10:57

Cai uma chuva miudinha, mas não permito que ela me demova. Vou pegar na caneta, salpicar emoções e tentar despegar sentimentos. Quero estar apenas aqui, irrequieta no meio da imobilidade dos baloiços, a ouvir o rio correr bem perto e a sentir o peso das saudades do que nunca foi, do que julguei ser, do que nunca cheguei a restituir.

Fui aprendendo a ser assim: nunca desejar muito mais do que o que tenho, porque quando eu queria tudo e até esse tudo me parecia pouco e não chegava, pouco me foi permitido.
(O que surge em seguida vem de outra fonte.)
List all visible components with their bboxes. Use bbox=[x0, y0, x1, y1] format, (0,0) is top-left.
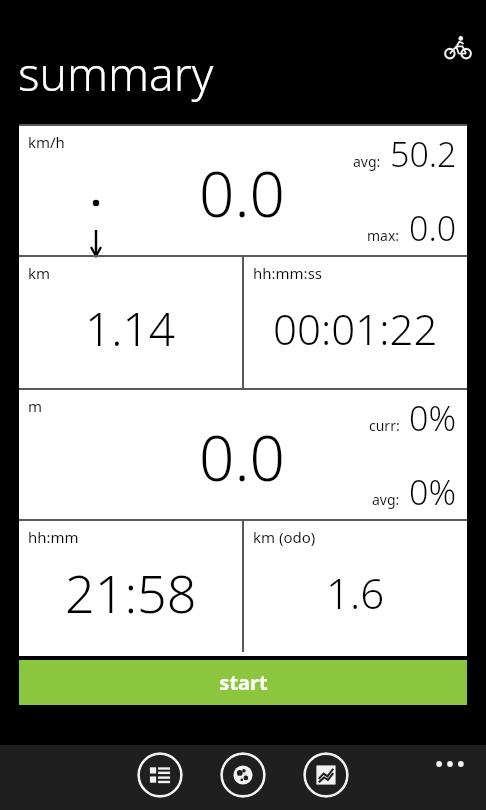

À medida que deixei de poder dilatar perspectivas, tive que me sujeitar ao que a vida me tirou.

De repente, incomoda-me este chilrear dos pássaros em dia chuvoso. Distrai-me. Passa um pescador e olha-me de soslaio. Pudesse eu, de vez em quando, pescar suplementos anímicos para quando os ânimos desfalecem e se complicam.

Falta-me o alento como falta o sol a esta tarde nublada. Sei que ele está algures em mim. Como aliás nunca deixou de estar, mas hoje não desejo afastar as nuvens para o redescobrir. Hoje basto-me eu para mim, sem o que fui, com aquilo que restou daí.

E os dias vão passando e são horas vazias, cronometradas por uma tristeza silenciosa que corrói aquela velha, longínqua e saudosa alegria de lutar.